Title: Automated profiling of the human virome from raw metagenomic data
Authors: Moosa Y, Vilsker M, Vanden Eyden E, Fonseca V, Nooij S, Deforche K, de Oliveira T.
Journal: Virus Evolution,: doi: 10.1093/ve/vew036.033 (2017)
Viruses influence human health as conventional pathogens, as modulators of gene expression and through their involvement in complex host-microbiome interactions. Next generation sequencing (NGS) has enabled us to explore the role of the microbiome in human health and disease.

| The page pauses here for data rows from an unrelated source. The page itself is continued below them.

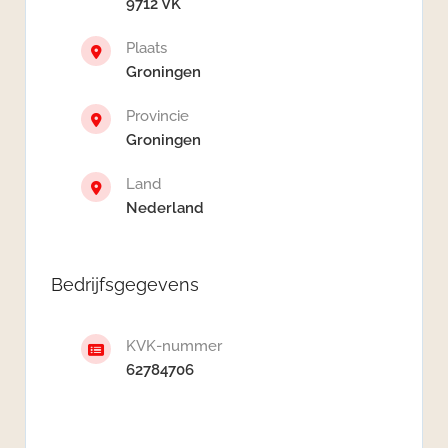
9712 VK
Plaats
Groningen
Provincie
Groningen
Land
Nederland
Bedrijfsgegevens
KVK-nummer
62784706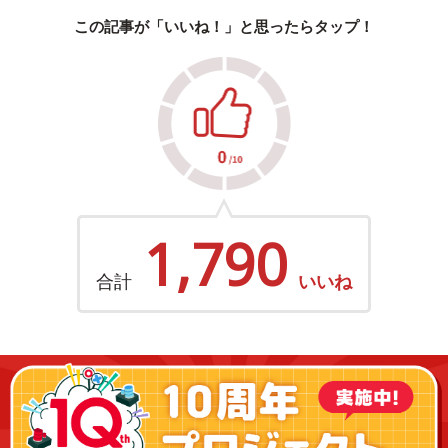
この記事が「いいね！」と思ったらタップ！
1,790
合計
いいね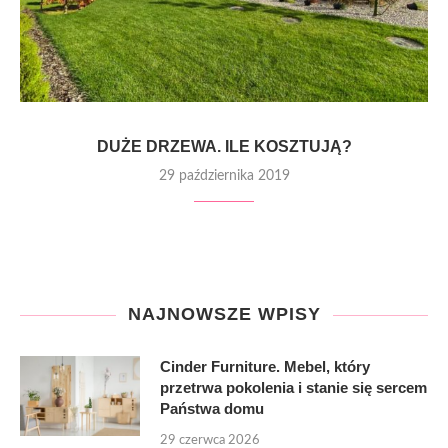
DUŻE DRZEWA. ILE KOSZTUJĄ?
29 października 2019
NAJNOWSZE WPISY
Cinder Furniture. Mebel, który
przetrwa pokolenia i stanie się sercem
Państwa domu
29 czerwca 2026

Metagenomic sequencing should allow us to profile all biological elements in a clinical sample in an unbiased, hypothesis-free way. However viruses display much greater variation than all other elements, and the existing tools and methods for virus identification and discovery are not effective enough.
We have developed a bioinformatics pipeline to identify and classify all known viruses present in a metagenomic sample. Viral NGS reads are identified using a protein-based alignment method, DIAMOND, which is substantially faster than the standard BLAST method, and more reliable for viruses. These reads are automatically assembled into contigs using SPAdes, a de novo assembler. The contigs are then used to classify the virus at species level using a pan-viral typing tool based on all available taxonomic reference sequences from the International Committee on Taxonomy of Viruses (ICTV) database.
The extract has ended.